=== Begin Enclosure ===

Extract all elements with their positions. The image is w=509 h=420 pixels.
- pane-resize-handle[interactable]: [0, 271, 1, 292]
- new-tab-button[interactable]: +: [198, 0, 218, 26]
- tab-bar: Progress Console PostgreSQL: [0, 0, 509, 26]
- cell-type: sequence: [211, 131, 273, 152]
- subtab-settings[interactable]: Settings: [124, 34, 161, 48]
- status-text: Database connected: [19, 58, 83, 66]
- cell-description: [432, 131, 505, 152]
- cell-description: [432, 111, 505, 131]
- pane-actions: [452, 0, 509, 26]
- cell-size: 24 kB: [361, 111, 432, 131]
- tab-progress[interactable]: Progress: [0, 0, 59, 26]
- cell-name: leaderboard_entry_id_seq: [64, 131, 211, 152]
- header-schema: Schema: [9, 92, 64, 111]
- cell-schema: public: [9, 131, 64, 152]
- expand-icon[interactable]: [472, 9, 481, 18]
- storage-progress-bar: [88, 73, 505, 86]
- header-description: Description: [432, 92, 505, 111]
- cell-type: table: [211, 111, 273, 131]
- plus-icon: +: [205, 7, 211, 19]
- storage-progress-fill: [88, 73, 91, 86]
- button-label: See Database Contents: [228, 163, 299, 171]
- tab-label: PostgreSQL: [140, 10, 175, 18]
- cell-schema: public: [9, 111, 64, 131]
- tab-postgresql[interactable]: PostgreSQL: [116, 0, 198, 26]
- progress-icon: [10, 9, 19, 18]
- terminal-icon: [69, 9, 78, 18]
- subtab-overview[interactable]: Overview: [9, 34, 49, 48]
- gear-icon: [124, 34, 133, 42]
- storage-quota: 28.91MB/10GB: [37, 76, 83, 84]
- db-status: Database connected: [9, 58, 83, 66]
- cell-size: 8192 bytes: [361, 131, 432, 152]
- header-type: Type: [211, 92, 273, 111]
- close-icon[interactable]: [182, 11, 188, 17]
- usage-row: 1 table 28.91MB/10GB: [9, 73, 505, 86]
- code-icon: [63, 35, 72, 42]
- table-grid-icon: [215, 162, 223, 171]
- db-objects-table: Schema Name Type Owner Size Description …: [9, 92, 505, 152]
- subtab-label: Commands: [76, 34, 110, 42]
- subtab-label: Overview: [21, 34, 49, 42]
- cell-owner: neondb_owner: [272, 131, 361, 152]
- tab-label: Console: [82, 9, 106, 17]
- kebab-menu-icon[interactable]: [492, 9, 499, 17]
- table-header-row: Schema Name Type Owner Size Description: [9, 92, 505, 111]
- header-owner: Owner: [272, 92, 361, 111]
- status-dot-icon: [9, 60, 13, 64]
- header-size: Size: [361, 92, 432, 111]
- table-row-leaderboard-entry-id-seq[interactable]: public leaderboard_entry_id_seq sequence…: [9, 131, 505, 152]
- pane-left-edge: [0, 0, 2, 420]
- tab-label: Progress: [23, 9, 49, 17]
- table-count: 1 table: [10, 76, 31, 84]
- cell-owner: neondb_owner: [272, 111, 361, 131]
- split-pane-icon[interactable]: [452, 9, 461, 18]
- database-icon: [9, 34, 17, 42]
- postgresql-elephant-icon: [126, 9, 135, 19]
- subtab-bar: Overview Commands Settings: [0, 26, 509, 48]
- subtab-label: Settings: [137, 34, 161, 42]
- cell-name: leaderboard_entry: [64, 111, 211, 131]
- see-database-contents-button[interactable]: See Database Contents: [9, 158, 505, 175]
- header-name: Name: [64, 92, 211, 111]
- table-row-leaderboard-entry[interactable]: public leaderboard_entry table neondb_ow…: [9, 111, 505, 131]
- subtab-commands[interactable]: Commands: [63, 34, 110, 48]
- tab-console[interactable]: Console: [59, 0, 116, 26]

=== End Enclosure ===

What is needed » Copy out the entire material exactly.

Expected answer »
Extract all elements with their positions. The image is w=509 h=420 pixels.
- pane-resize-handle[interactable]: [0, 271, 1, 292]
- new-tab-button[interactable]: +: [198, 0, 218, 26]
- tab-bar: Progress Console PostgreSQL: [0, 0, 509, 26]
- cell-type: sequence: [211, 131, 273, 152]
- subtab-settings[interactable]: Settings: [124, 34, 161, 48]
- status-text: Database connected: [19, 58, 83, 66]
- cell-description: [432, 131, 505, 152]
- cell-description: [432, 111, 505, 131]
- pane-actions: [452, 0, 509, 26]
- cell-size: 24 kB: [361, 111, 432, 131]
- tab-progress[interactable]: Progress: [0, 0, 59, 26]
- cell-name: leaderboard_entry_id_seq: [64, 131, 211, 152]
- header-schema: Schema: [9, 92, 64, 111]
- cell-schema: public: [9, 131, 64, 152]
- expand-icon[interactable]: [472, 9, 481, 18]
- storage-progress-bar: [88, 73, 505, 86]
- header-description: Description: [432, 92, 505, 111]
- cell-type: table: [211, 111, 273, 131]
- plus-icon: +: [205, 7, 211, 19]
- storage-progress-fill: [88, 73, 91, 86]
- button-label: See Database Contents: [228, 163, 299, 171]
- tab-label: PostgreSQL: [140, 10, 175, 18]
- cell-schema: public: [9, 111, 64, 131]
- tab-postgresql[interactable]: PostgreSQL: [116, 0, 198, 26]
- progress-icon: [10, 9, 19, 18]
- terminal-icon: [69, 9, 78, 18]
- subtab-overview[interactable]: Overview: [9, 34, 49, 48]
- gear-icon: [124, 34, 133, 42]
- storage-quota: 28.91MB/10GB: [37, 76, 83, 84]
- db-status: Database connected: [9, 58, 83, 66]
- cell-size: 8192 bytes: [361, 131, 432, 152]
- header-type: Type: [211, 92, 273, 111]
- close-icon[interactable]: [182, 11, 188, 17]
- usage-row: 1 table 28.91MB/10GB: [9, 73, 505, 86]
- code-icon: [63, 35, 72, 42]
- table-grid-icon: [215, 162, 223, 171]
- db-objects-table: Schema Name Type Owner Size Description …: [9, 92, 505, 152]
- subtab-label: Commands: [76, 34, 110, 42]
- subtab-label: Overview: [21, 34, 49, 42]
- cell-owner: neondb_owner: [272, 131, 361, 152]
- tab-label: Console: [82, 9, 106, 17]
- kebab-menu-icon[interactable]: [492, 9, 499, 17]
- table-header-row: Schema Name Type Owner Size Description: [9, 92, 505, 111]
- header-owner: Owner: [272, 92, 361, 111]
- status-dot-icon: [9, 60, 13, 64]
- header-size: Size: [361, 92, 432, 111]
- table-row-leaderboard-entry-id-seq[interactable]: public leaderboard_entry_id_seq sequence…: [9, 131, 505, 152]
- pane-left-edge: [0, 0, 2, 420]
- tab-label: Progress: [23, 9, 49, 17]
- table-count: 1 table: [10, 76, 31, 84]
- cell-owner: neondb_owner: [272, 111, 361, 131]
- split-pane-icon[interactable]: [452, 9, 461, 18]
- database-icon: [9, 34, 17, 42]
- postgresql-elephant-icon: [126, 9, 135, 19]
- subtab-bar: Overview Commands Settings: [0, 26, 509, 48]
- subtab-label: Settings: [137, 34, 161, 42]
- cell-name: leaderboard_entry: [64, 111, 211, 131]
- see-database-contents-button[interactable]: See Database Contents: [9, 158, 505, 175]
- header-name: Name: [64, 92, 211, 111]
- table-row-leaderboard-entry[interactable]: public leaderboard_entry table neondb_ow…: [9, 111, 505, 131]
- subtab-commands[interactable]: Commands: [63, 34, 110, 48]
- tab-console[interactable]: Console: [59, 0, 116, 26]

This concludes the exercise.